TODO: 11.1, 11.2, 11.3, 11.8, 11.15, 11.16, 11.19, 11.32, 11.34, 11.39
A computer was used to generate four random numbers from a normal distribution with a set mean and variance: 1.1650, .6268, .0751, .3516. Five more random normal numbers with the same variance but perhaps a different mean were then generated (the mean may or may not actually be different): .3035, 2.6961, 1.0591, 2.7971, 1.2641.
What do you think the means of the random normal number generators were?
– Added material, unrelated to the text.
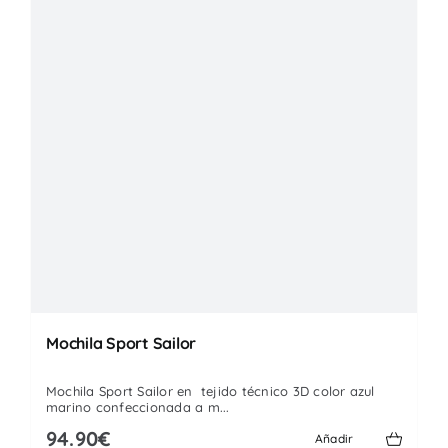
Mochila Sport Sailor
Mochila Sport Sailor en tejido técnico 3D color azul
marino confeccionada a m...
94.90€
Añadir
What do you think the difference of the means was?
What do you think the variance of the random number generator was?
What is the estimated standard error of your estimate of the difference of the means?
Form a 90% confidence interval for the difference of the means of the random number generators.
In this situation, is it more appropriate to use a one-sided test or a two-sided test of the equality of the means?
What is the p-value of a two-sided test of the null hypothesis of equal means?
Would the hypothesis that the means were the same versus a two-sided alter- native be rejected at the significance level \(\alpha = .1\) ?
Suppose you know that the variance of the normal distribution was \(\sigma^2 = 1\). How would your answers to the preceding questions change?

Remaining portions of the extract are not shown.